The four pirates that attacked the Alabama were between 17 and 19 years old, Defense Secretary Robert Gates said.

"Untrained teenagers with heavy weapons," Gates told a group of students and faculty at the Marine Corps War College. "Everybody in the room knows the consequences of that."

U.S. officials were now considering whether to bring the fourth pirate, who surrendered shortly before the sniper shootings, to the United States or possibly turn him over to Kenya. If he is brought to the U.S., he'd most likely be put on trial in New York or Washington.

Both piracy and hostage-taking carry life prison sentences under U.S. law.

The American ship had been carrying food aid bound for Rwanda, Somalia and Uganda when the ordeal began Wednesday hundreds of miles off Somalia's eastern coast. As the pirates clambered aboard and shot in the air, Phillips told his crew to lock themselves in a cabin and surrendered himself to safeguard his men.

Phillips was then taken hostage in an enclosed lifeboat that was soon shadowed by three U.S. warships and a helicopter. Navy SEAL snipers parachuted from their aircraft into the sea, and were picked up by the USS Bainbridge, a senior U.S. official said.

U.S. Defense officials said snipers got the go-ahead to fire after one pirate held an AK-47 close to Phillips' back.
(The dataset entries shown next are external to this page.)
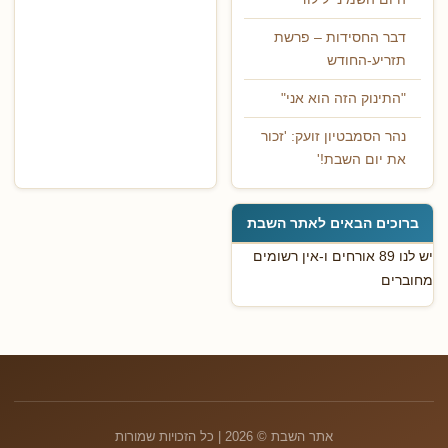
דבר החסידות – פרשת
תזריע-החודש
"התינוק הזה הוא אני"
נהר הסמבטיון זועק: 'זכור
את יום השבת!'
ברוכים הבאים לאתר השבת
יש לנו 89 אורחים ו-אין רשומים
מחוברים
אתר השבת © 2026 | כל הזכויות שמורות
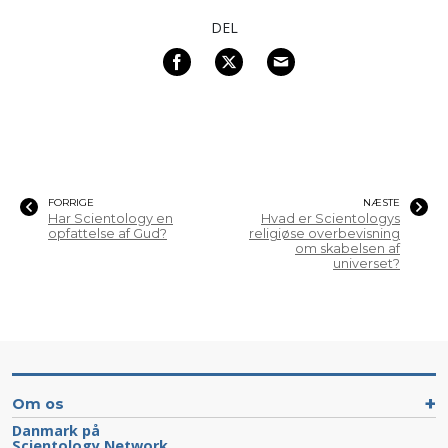
DEL
FORRIGE
NÆSTE
Har Scientology en
Hvad er Scientologys
opfattelse af Gud?
religiøse overbevisning
om skabelsen af
universet?
Om os
Danmark på
Scientology Network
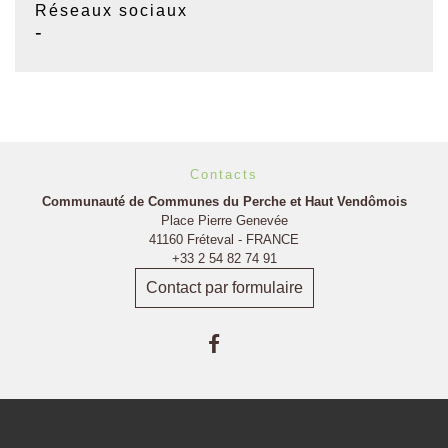
Réseaux sociaux
-
Contacts
Communauté de Communes du Perche et Haut Vendômois
Place Pierre Genevée
41160 Fréteval - FRANCE
+33 2 54 82 74 91
Contact par formulaire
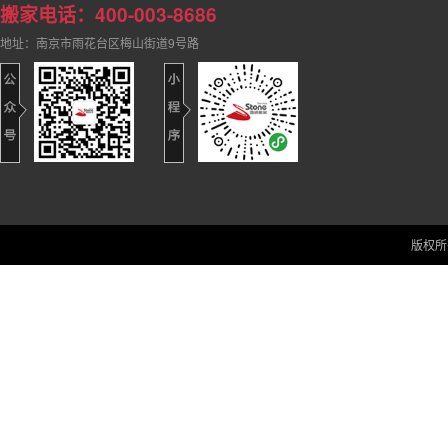
搬家电话：400-003-8686
地址：南京市雨花台区梅山街道9号路
版权所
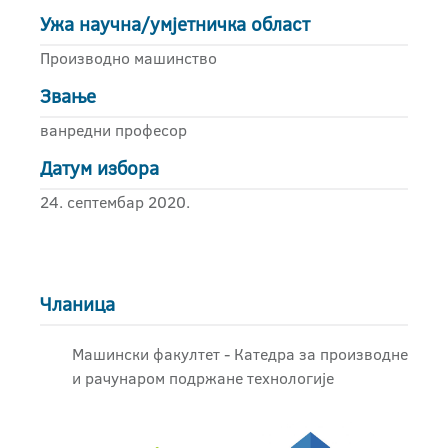
Ужа научна/умјетничка област
Производно машинство
Звање
ванредни професор
Датум избора
24. септембар 2020.
Чланица
Машински факултет - Катедра за производне
и рачунаром подржане технологије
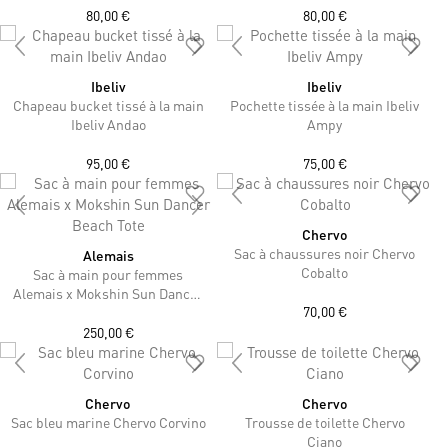
80,00 €
80,00 €
Ibeliv
Ibeliv
Chapeau bucket tissé à la main
Pochette tissée à la main Ibeliv
Ibeliv Andao
Ampy
95,00 €
75,00 €
Chervo
Sac à chaussures noir Chervo
Alemais
Cobalto
Sac à main pour femmes
Alemais x Mokshin Sun Dancer
70,00 €
Beach Tote
250,00 €
Chervo
Chervo
Sac bleu marine Chervo Corvino
Trousse de toilette Chervo
Ciano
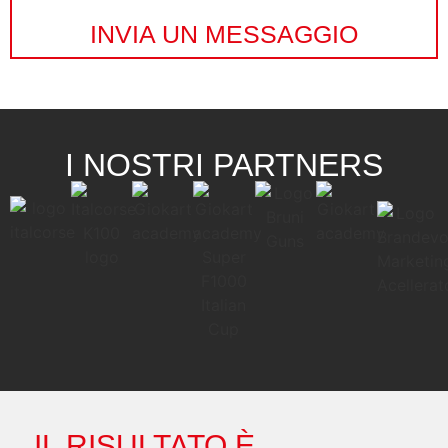
INVIA UN MESSAGGIO
I NOSTRI PARTNERS
IL RISULTATO È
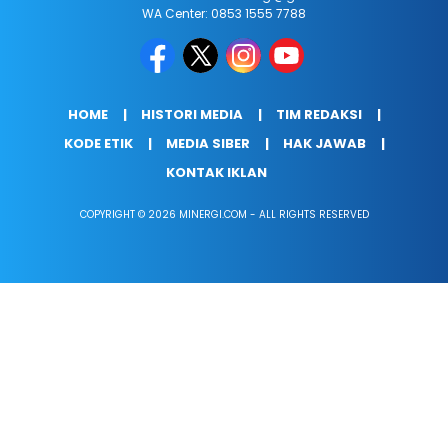
WA Center: 0853 1555 7788
HOME
HISTORI MEDIA
TIM REDAKSI
KODE ETIK
MEDIA SIBER
HAK JAWAB
KONTAK IKLAN
COPYRIGHT © 2026 MINERGI.COM - ALL RIGHTS RESERVED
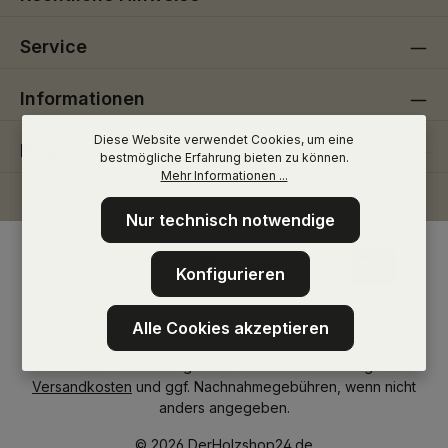
Service
Informationen
Diese Website verwendet Cookies, um eine
Folge uns
bestmögliche Erfahrung bieten zu können.
Mehr Informationen ...
Nur technisch notwendige
Konfigurieren
Alle Cookies akzeptieren
* Alle Preise inkl. gesetzl. Mehrwertsteuer zzgl.
Versandkosten
und ggf. Nachnahmegebühren, wenn nicht
anders angegeben.
© 2026 DerHolzshop24.de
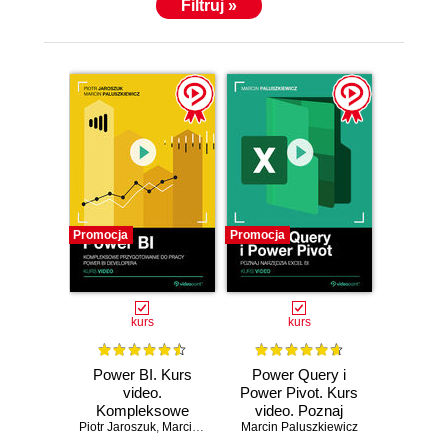
Filtruj »
Promocja
Promocja
kurs
kurs
Power BI. Kurs
Power Query i
video.
Power Pivot. Kurs
Kompleksowe
video. Poznaj
Piotr Jaroszuk
przygotowanie do
,
Marcin Paluszkiewicz
narzędzia Excel BI
Marcin Paluszkiewicz
pracy Power BI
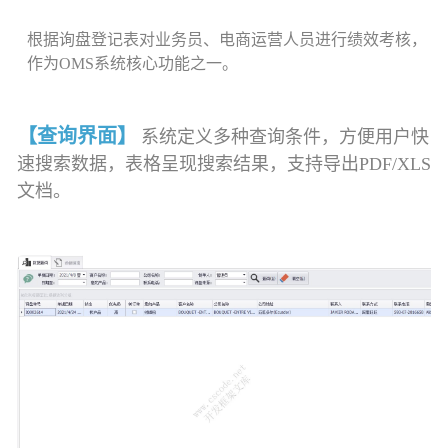
根据询盘登记表对业务员、电商运营人员进行绩效考核，
作为OMS系统核心功能之一。
【查询界面】
系统定义多种查询条件，方便用户快
速搜索数据，表格呈现搜索结果，支持导出PDF/XLS
文档。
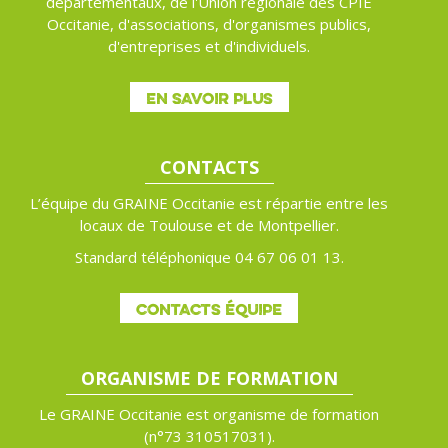
départementaux, de l'Union régionale des CPIE
Occitanie, d'associations, d'organismes publics,
d'entreprises et d'individuels.
EN SAVOIR PLUS
CONTACTS
L’équipe du GRAINE Occitanie est répartie entre les
locaux de Toulouse et de Montpellier.
Standard téléphonique 04 67 06 01 13.
CONTACTS ÉQUIPE
ORGANISME DE FORMATION
Le GRAINE Occitanie est organisme de formation
(n°
73 310517031).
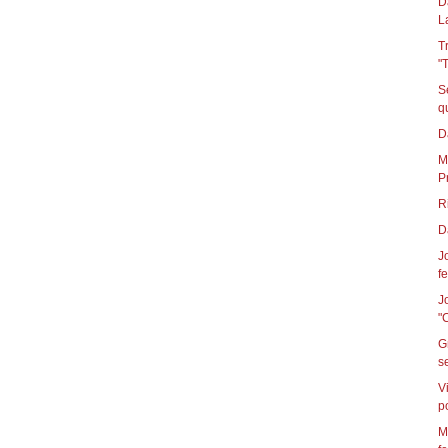
D
L
T
"
S
D
M
P
R
D
J
fe
J
"
G
s
V
p
M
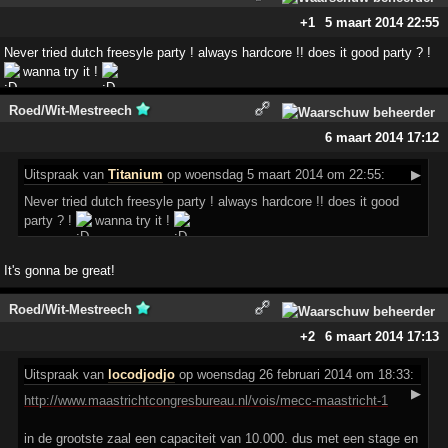
+1
5 maart 2014 22:55
Never tried dutch freesyle party ! always hardcore !! does it good party ? !
wanna try it !
Roed/Wit-Mestreech
6 maart 2014 17:12
Uitspraak
van
Titanium
op woensdag 5 maart 2014 om 22:55:
▶
Never tried dutch freesyle party ! always hardcore !! does it good
party ? !
wanna try it !
It's gonna be great!
Roed/Wit-Mestreech
+2
6 maart 2014 17:13
Uitspraak
van
locodjodjo
op woensdag 26 februari 2014 om 18:33:
▶
http://www.maastrichtcongresbureau.nl/vois/mecc-maastricht-1
in de grootste zaal een capaciteit van 10.000. dus met een stage en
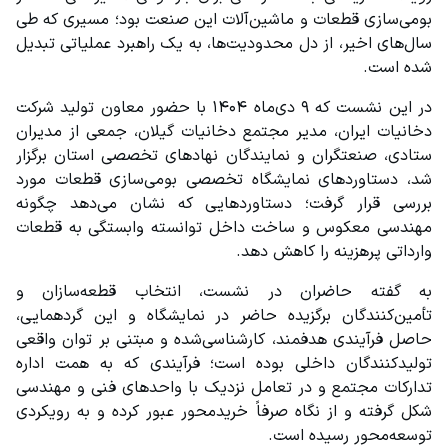
بومی‌سازی قطعات و ماشین‌آلات این صنعت بود؛ مسیری که طی 
سال‌های اخیر، از دل محدودیت‌ها، به یک راهبرد عملیاتی تبدیل 
شده است.
در این نشست که ۹ دی‌ماه ۱۴۰۴ با حضور معاون تولید شرکت 
دخانیات ایران، مدیر مجتمع دخانیات گیلان، جمعی از مدیران 
ستادی، صنعتگران و نمایندگان نهادهای تخصصی استان برگزار 
شد، دستاوردهای نمایشگاه تخصصی بومی‌سازی قطعات مورد 
بررسی قرار گرفت؛ دستاوردهایی که نشان می‌دهد چگونه 
مهندسی معکوس و ساخت داخل توانسته وابستگی به قطعات 
وارداتی پرهزینه را کاهش دهد.
به گفته حاضران در نشست، انتخاب قطعه‌سازان و 
تأمین‌کنندگان برگزیده حاضر در نمایشگاه و این گردهمایی، 
حاصل فرآیندی هدفمند، کارشناسی‌شده و مبتنی بر توان واقعی 
تولیدکنندگان داخلی بوده است؛ فرآیندی که به همت اداره 
تدارکات مجتمع و در تعامل نزدیک با واحدهای فنی و مهندسی 
شکل گرفته و از نگاه صرفاً خریدمحور عبور کرده و به رویکردی 
توسعه‌محور رسیده است.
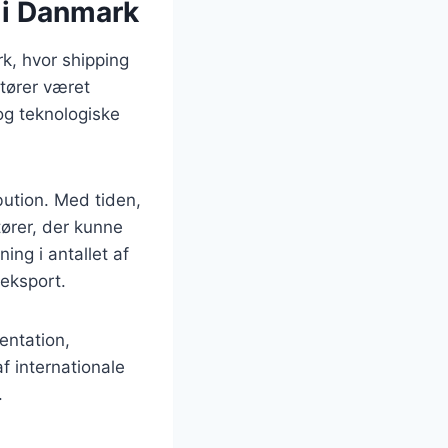
n i Danmark
k, hvor shipping
itører været
og teknologiske
bution. Med tiden,
tører, der kunne
ing i antallet af
 eksport.
entation,
f internationale
.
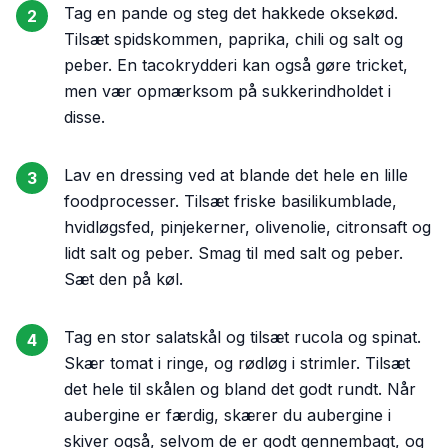
Tag en pande og steg det hakkede oksekød.
2
Tilsæt spidskommen, paprika, chili og salt og
peber. En tacokrydderi kan også gøre tricket,
men vær opmærksom på sukkerindholdet i
disse.
Lav en dressing ved at blande det hele en lille
3
foodprocesser. Tilsæt friske basilikumblade,
hvidløgsfed, pinjekerner, olivenolie, citronsaft og
lidt salt og peber. Smag til med salt og peber.
Sæt den på køl.
Tag en stor salatskål og tilsæt rucola og spinat.
4
Skær tomat i ringe, og rødløg i strimler. Tilsæt
det hele til skålen og bland det godt rundt. Når
aubergine er færdig, skærer du aubergine i
skiver også, selvom de er godt gennembagt, og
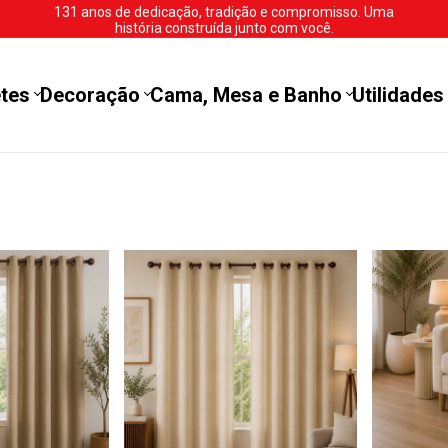
131 anos de dedicação, tradição e compromisso. Uma
história construída junto com você.
tes
Decoração
Cama, Mesa e Banho
Utilidades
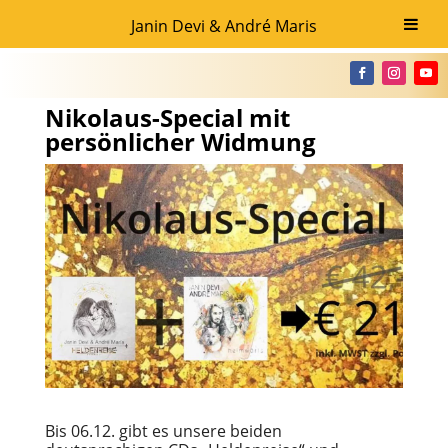
Janin Devi & André Maris
Nikolaus-Special mit
persönlicher Widmung
Bis 06.12. gibt es unsere beiden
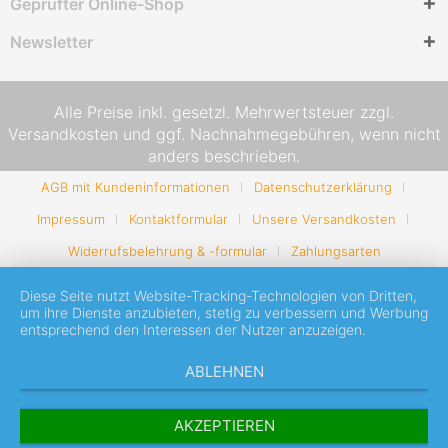
Geprüfter Online-Shop
Newsletter
Alle Preise inkl. gesetzl. Mehrwertsteuer zzgl.
Versandkosten
und ggf. Nachnahmegebühren, wenn nicht
anders beschrieben.
AGB mit Kundeninformationen
Datenschutzerklärung
Impressum
Kontaktformular
Unsere Versandkosten
Widerrufsbelehrung & -formular
Zahlungsarten
Diese Seite nutzt Website-Tracking-Technologien von Dritten,
um ihre Dienste anzubieten, stetig zu verbessern und Werbung
entsprechend den Interessen der Nutzer anzuzeigen.
ABLEHNEN
AKZEPTIEREN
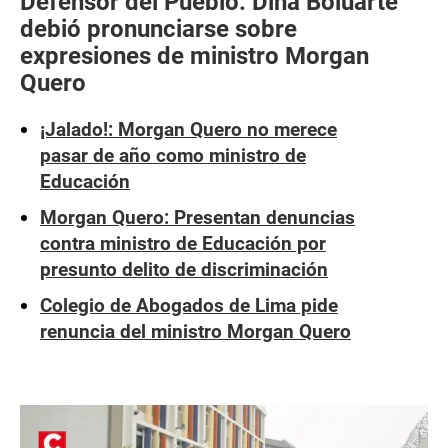
Defensor del Pueblo: Dina Boluarte
debió pronunciarse sobre
expresiones de ministro Morgan
Quero
¡Jalado!: Morgan Quero no merece
pasar de año como ministro de
Educación
Morgan Quero: Presentan denuncias
contra ministro de Educación por
presunto delito de discriminación
Colegio de Abogados de Lima pide
renuncia del ministro Morgan Quero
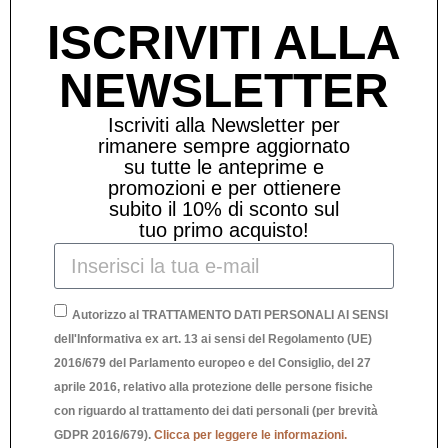
ISCRIVITI ALLA
NEWSLETTER
Iscriviti alla Newsletter per
rimanere sempre aggiornato
su tutte le anteprime e
promozioni e per ottienere
subito il 10% di sconto sul
tuo primo acquisto!
Autorizzo al TRATTAMENTO DATI PERSONALI AI SENSI
dell'Informativa ex art. 13 ai sensi del Regolamento (UE)
2016/679 del Parlamento europeo e del Consiglio, del 27
aprile 2016, relativo alla protezione delle persone fisiche
con riguardo al trattamento dei dati personali (per brevità
OCCHIALE DA SOLE MODELLO TOKIO
OC
GDPR 2016/679).
Clicca per leggere le informazioni.
GREEN SAGE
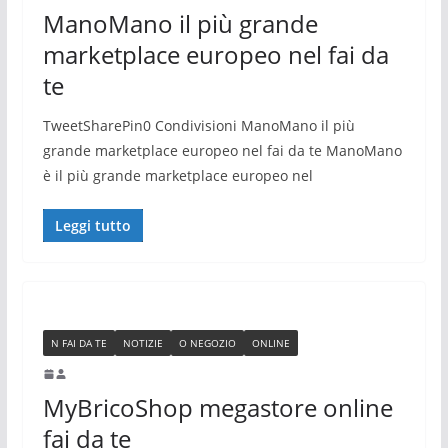
ManoMano il più grande
marketplace europeo nel fai da
te
TweetSharePin0 Condivisioni ManoMano il più
grande marketplace europeo nel fai da te ManoMano
è il più grande marketplace europeo nel
Leggi tutto
N FAI DA TE
NOTIZIE
O NEGOZIO
ONLINE
MyBricoShop megastore online
fai da te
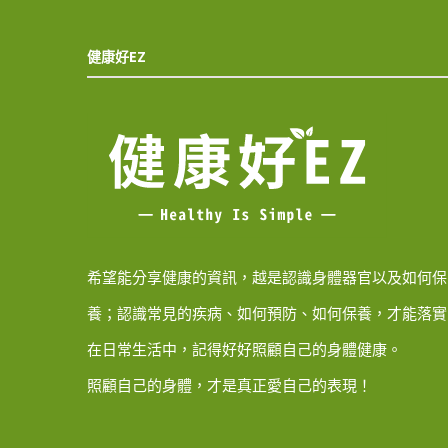
健康好EZ
希望能分享健康的資訊，越是認識身體器官以及如何保
養；認識常見的疾病、如何預防、如何保養，才能落實
在日常生活中，記得好好照顧自己的身體健康。
照顧自己的身體，才是真正愛自己的表現！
The military officials asked not to be named because they were not authorized to publicly discuss the case.

Snipers killed three pirates with single shots shortly after sailors on the Bainbridge saw the hostage-takers "with their heads and shoulders exposed," Gortney said.

On Friday, the French navy freed a sailboat seized off Somalia last week by other pirates, but one of the hostages was killed. The pirates had seized the sailboat carrying Florent Lemacon, his wife, 3-year-old son and two friends off the Somali coast a week ago.

Two pirates were killed, and Lemacon died in an exchange of fire as he tried to duck down the hatch. Three pirates were taken prisoner in the operation, and are to be brought to France for criminal proceedings

It was not immediately known when or how Phillips would return home.

Before the latest hijacking, pirates were holding some 230 foreign sailors still held hostage in more than a dozen ships anchored off lawless Somalia.